Back when the Explorer's Edition was released, I was disappointed by a couple of the changes to the system (most notably the Chase rules -- I still like the ones from the 2004 Revised Edition), the elimination of non-human races,  the removal of so many vehicle stats, and the inconsistent quality of the artwork.  However, the standardizing of melee on the Way of the Brave rules, the sensible restructuring of the layout, and the cheap, cheap price made the book a welcome addition to my bookshelf! Hells, I own two copies and used to own a third.

Well, the Deluxe Edition adds a bevy of new "standard" rules, steps up the art quality, returns vehicle stats and non-human character races to the core book, and effectively maintains compatibility with prior editions.  Not bad at all!  What do I dislike?  With all the vehicles they stat out for the book, space ships are notably absent.  Yeah, not a big deal. I've already written plenty of 'em.

I'm happy to see that the folks at Pinnacle are paying attention to what a number of other games have done, especially some of the nice tweaks many new commercial games are borrowing from indy games.  Rules for Social Conflicts are a big plus, allowing for a more in-depth experience than the basic roll and compare mechanic.  Lets face it, some situations call for more than just a skill check. Rules for Interludes are included as well.  What is an interlude?  You know those long stretches of time between events, major scenes, or adventures?  Yeah, those can all be considered Interludes. Now there are some guidelines to use this time to help boost character development (in a non-mechanical way) as well as add a bit of narrative density to the group dynamic between all the conflict and drama.  Theres also a short section detailing how you can tweak aspects of the system to better capture the feel of a genre, style, or setting.  Do you want to play a cyberpunk game? Use the "Gritty Damage" rules.  Up for some extra-pulpy fun?  Try "Born a Hero" and "High Adventure".

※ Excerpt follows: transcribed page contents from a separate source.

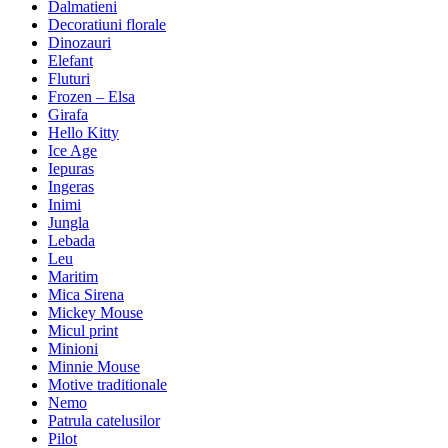
Dalmatieni
Decoratiuni florale
Dinozauri
Elefant
Fluturi
Frozen – Elsa
Girafa
Hello Kitty
Ice Age
Iepuras
Ingeras
Inimi
Jungla
Lebada
Leu
Maritim
Mica Sirena
Mickey Mouse
Micul print
Minioni
Minnie Mouse
Motive traditionale
Nemo
Patrula catelusilor
Pilot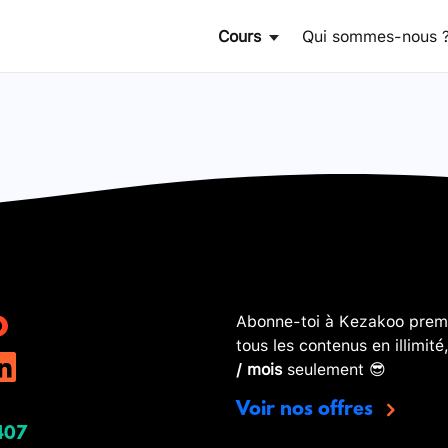
Cours
Qui sommes-nous 
Abonne-toi à Kezakoo premi
tous les contenus en illimité
/ mois
seulement 😎
Voir nos offres
407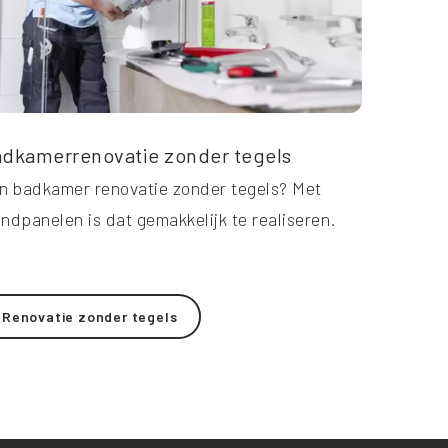
dkamerrenovatie zonder tegels
Dag mee
n badkamer renovatie zonder tegels? Met
Ben je be
ndpanelen is dat gemakkelijk te realiseren.
badkamer
nemen je
Renovatie zonder tegels
Lees m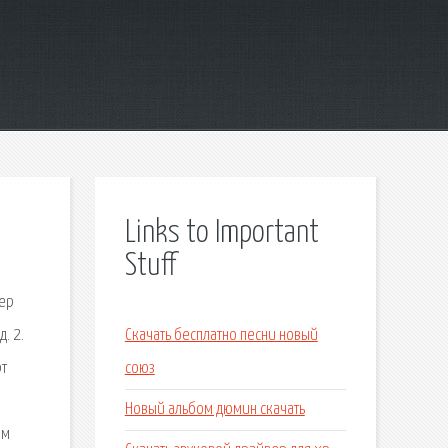
Links to Important
Stuff
нер
. 2.
Скачать бесплатно песни новый
рт
союз
Новый альбом дюмин скачать
ом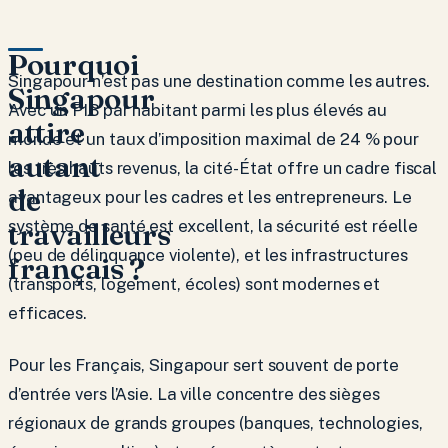
Pourquoi
Singapour n’est pas une destination comme les autres.
Singapour
Avec un PIB par habitant parmi les plus élevés au
attire
monde et un taux d’imposition maximal de 24 % pour
autant
les très hauts revenus, la cité-État offre un cadre fiscal
de
avantageux pour les cadres et les entrepreneurs. Le
travailleurs
système de santé est excellent, la sécurité est réelle
(peu de délinquance violente), et les infrastructures
français ?
(transports, logement, écoles) sont modernes et
efficaces.
Pour les Français, Singapour sert souvent de porte
d’entrée vers l’Asie. La ville concentre des sièges
régionaux de grands groupes (banques, technologies,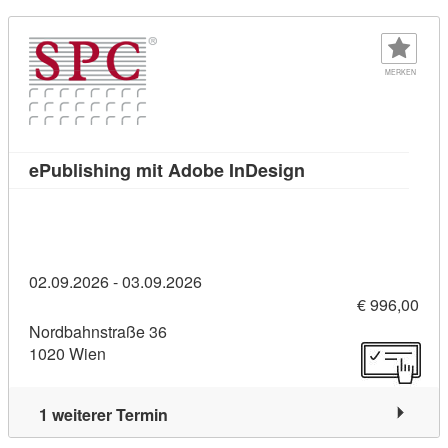
MERKEN
Kursdetail: ePubli
ePublishing mit Adobe InDesign
02.09.2026 - 03.09.2026
€ 996,00
Nordbahnstraße 36
1020 Wien
1 weiterer Termin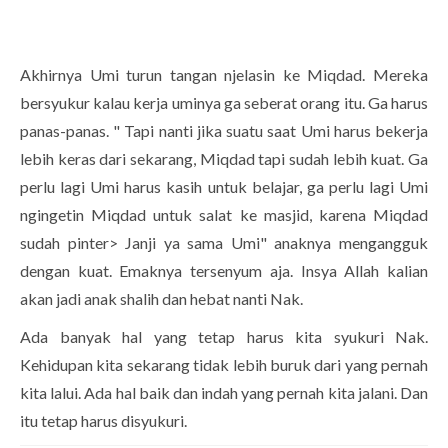
Akhirnya Umi turun tangan njelasin ke Miqdad. Mereka
bersyukur kalau kerja uminya ga seberat orang itu. Ga harus
panas-panas. " Tapi nanti jika suatu saat Umi harus bekerja
lebih keras dari sekarang, Miqdad tapi sudah lebih kuat. Ga
perlu lagi Umi harus kasih untuk belajar, ga perlu lagi Umi
ngingetin Miqdad untuk salat ke masjid, karena Miqdad
sudah pinter> Janji ya sama Umi" anaknya mengangguk
dengan kuat. Emaknya tersenyum aja. Insya Allah kalian
akan jadi anak shalih dan hebat nanti Nak.
Ada banyak hal yang tetap harus kita syukuri Nak.
Kehidupan kita sekarang tidak lebih buruk dari yang pernah
kita lalui. Ada hal baik dan indah yang pernah kita jalani. Dan
itu tetap harus disyukuri.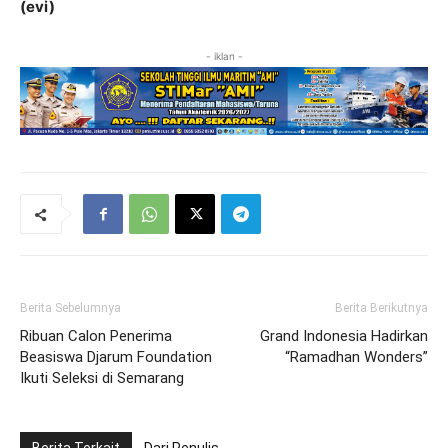
(evi)
- iklan -
Berita Sebelumnya
Berita Berikutnya
Ribuan Calon Penerima
Grand Indonesia Hadirkan
Beasiswa Djarum Foundation
“Ramadhan Wonders”
Ikuti Seleksi di Semarang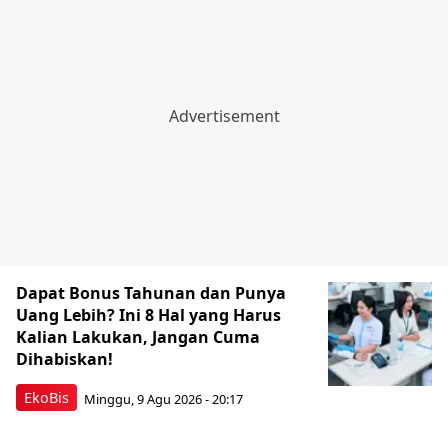
Dapat Bonus Tahunan dan Punya
Uang Lebih? Ini 8 Hal yang Harus
Kalian Lakukan, Jangan Cuma
Dihabiskan!
EkoBis
Minggu, 9 Agu 2026 - 20:17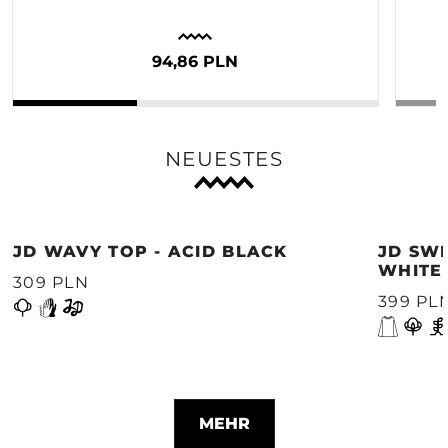
94,86 PLN
NEUESTES
JD WAVY TOP - ACID BLACK
JD SWE
WHITE
309 PLN
399 PL
MEHR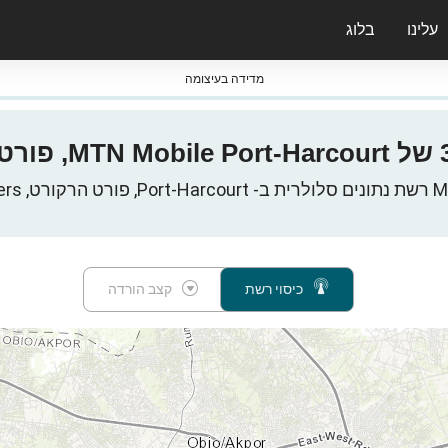
עלינו
בלוג
ס nPerf & ברומטרים
מדידה בעיצומה
Riv, ניגריה
כיסוי רשת
קצב הורדה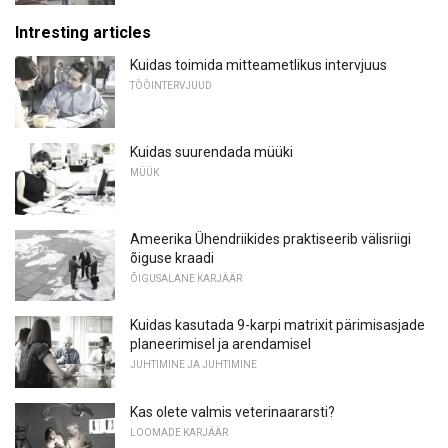
Intresting articles
Kuidas toimida mitteametlikus intervjuus
TÖÖINTERVJUUD
Kuidas suurendada müüki
MÜÜK
Ameerika Ühendriikides praktiseerib välisriigi
õiguse kraadi
ÕIGUSALANE KARJÄÄR
Kuidas kasutada 9-karpi matrixit pärimisasjade
planeerimisel ja arendamisel
JUHTIMINE JA JUHTIMINE
Kas olete valmis veterinaararsti?
LOOMADE KARJÄÄR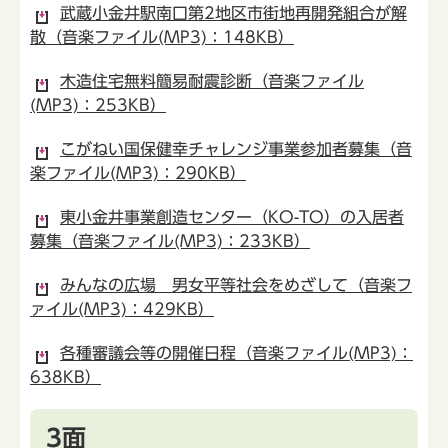
武蔵小金井駅南口第2地区市街地再開発組合が解
散（音楽ファイル(MP3)：148KB）
木造住宅無料簡易耐震診断（音楽ファイル
(MP3)：253KB）
こがねい国保健幸チャレンジ事業参加者募集（音
楽ファイル(MP3)：290KB）
東小金井事業創造センター（KO-TO）の入居者
募集（音楽ファイル(MP3)：233KB）
みんなの広場 男女平等社会をめざして（音楽フ
ァイル(MP3)：429KB）
各種審議会等の開催日程（音楽ファイル(MP3)：
638KB）
3面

I'm also glad to see that the Pinnacle crew seem actually listen to what their players are doing!  Kudos!  They've removed Guts from the standard skill list, reserving it for use as a rule addition for certain settngs.  This was perhaps the most ubiquitous house rule already, and it is nice to see it included as an official rule.  Also, margins of success now actually matter when aking a skill roll.  There is more than just a success or a raise for task resolution; instead, there are different levels of success!  Similar MoS rules have been a longstanding house rule at my game table.  Perhaps most importantly are the myriad examples peppered throughout the text.  These short expositions aid new players immensely, and some are just plain fun to read (my favorite is the ill-fated professor who dooms the world).

I can't say enough how much a Savage Worlds player or GM should buy this book.  Really, it is a must-own volume.  Give your Explorer's Edition book a rest. I'd even say that if you've tried Savage Worlds in the past and found it not quite to your liking, there is more than enough new content that it makes the game worth a second look.